Answer is (C) .

Reasoning :-

First let me explain what is counting semaphore & How it works. Counting semaphore gives count, i.e. no of processes that can be in Critical section at same time. Here value of S denotes that count. So suppose S = 3, we need to be able to have 3 processes in Critical section at max. Also when counting semaphore S has negative value we need to have Absolute value of S as no of processes waiting for critical section.

A & B are out of option, because Xb must be 1, otherwise our counting semaphore will get blocked without doing anything. Now consider options C & D.

Option D :-

Yb = 1, Xb = 1

Assume that initial value of S = 2. (At max 2 processes must be in Critical Section.)

We have 4 processes, P1, P2, P3 & P4.

P1 enters critical section , It calls P(s) , S = S - 1 = 1. As S > 1, we do not call Pb(Yb).

P2 enters critical section , It calls P(s) , S = S - 1 = 0. As S >0 we do not call Pb(Yb).

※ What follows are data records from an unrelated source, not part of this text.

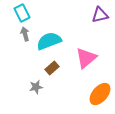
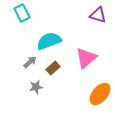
purple triangle: moved 2 px left; rotated 30 degrees clockwise
gray arrow: moved 5 px right, 28 px down; rotated 64 degrees clockwise
brown rectangle: moved 1 px right
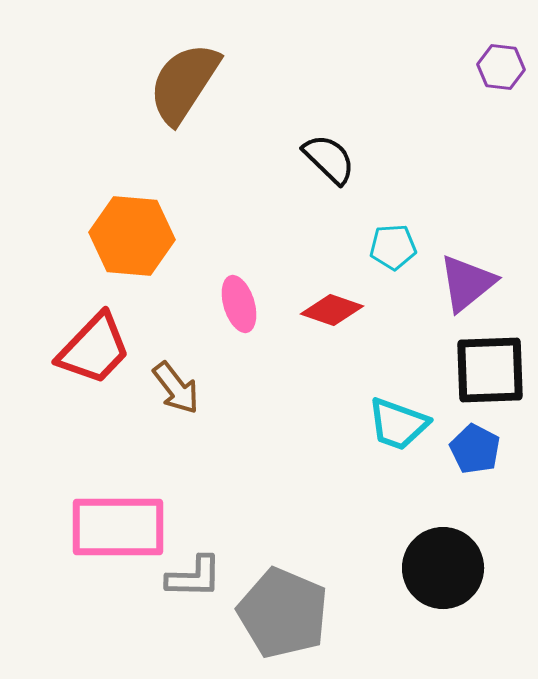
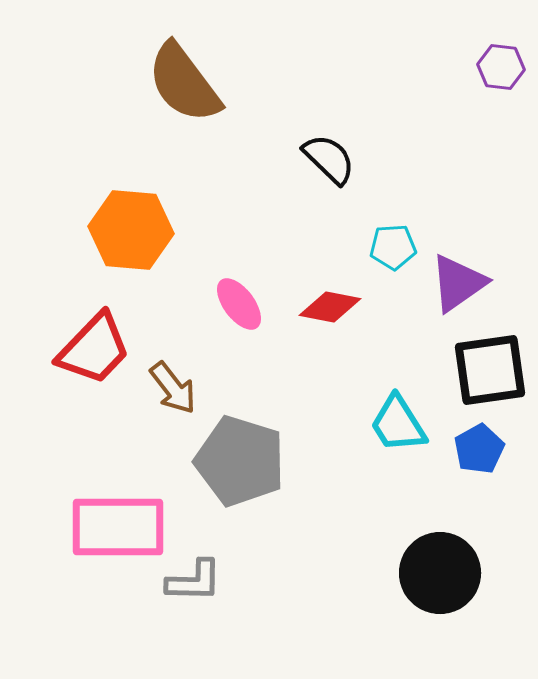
brown semicircle: rotated 70 degrees counterclockwise
orange hexagon: moved 1 px left, 6 px up
purple triangle: moved 9 px left; rotated 4 degrees clockwise
pink ellipse: rotated 20 degrees counterclockwise
red diamond: moved 2 px left, 3 px up; rotated 8 degrees counterclockwise
black square: rotated 6 degrees counterclockwise
brown arrow: moved 3 px left
cyan trapezoid: rotated 38 degrees clockwise
blue pentagon: moved 4 px right; rotated 15 degrees clockwise
black circle: moved 3 px left, 5 px down
gray L-shape: moved 4 px down
gray pentagon: moved 43 px left, 152 px up; rotated 6 degrees counterclockwise
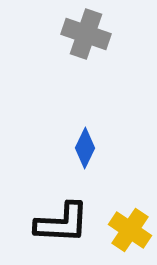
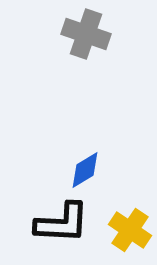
blue diamond: moved 22 px down; rotated 33 degrees clockwise
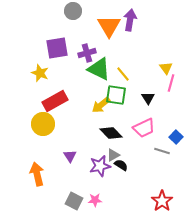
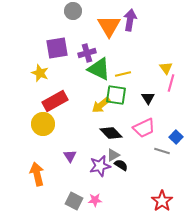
yellow line: rotated 63 degrees counterclockwise
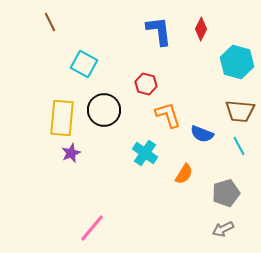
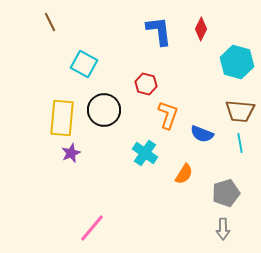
orange L-shape: rotated 36 degrees clockwise
cyan line: moved 1 px right, 3 px up; rotated 18 degrees clockwise
gray arrow: rotated 65 degrees counterclockwise
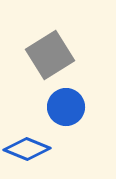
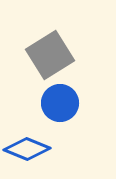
blue circle: moved 6 px left, 4 px up
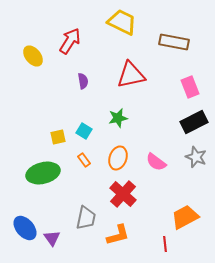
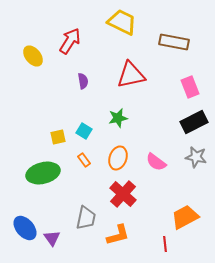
gray star: rotated 10 degrees counterclockwise
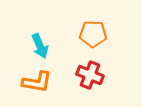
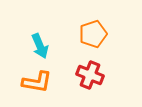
orange pentagon: rotated 20 degrees counterclockwise
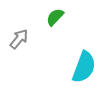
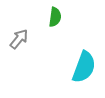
green semicircle: rotated 144 degrees clockwise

Now P3 comes, it should be blocked but when it calls P(s) , S = S - 1 = 0-1 = -1 As S < 0 ,Now we do call Pb(Yb). Still P3 enters into critical section & We do not get blocked as Yb's Initial value was 1.

This violates property of counting semaphore. S is now -1, & No process is waiting. Also we are allowing 1 more process than what counting semaphore permits.

If Yb would have been 0, P3 would have been blocked here & So Answer is (C).

Pb(yb);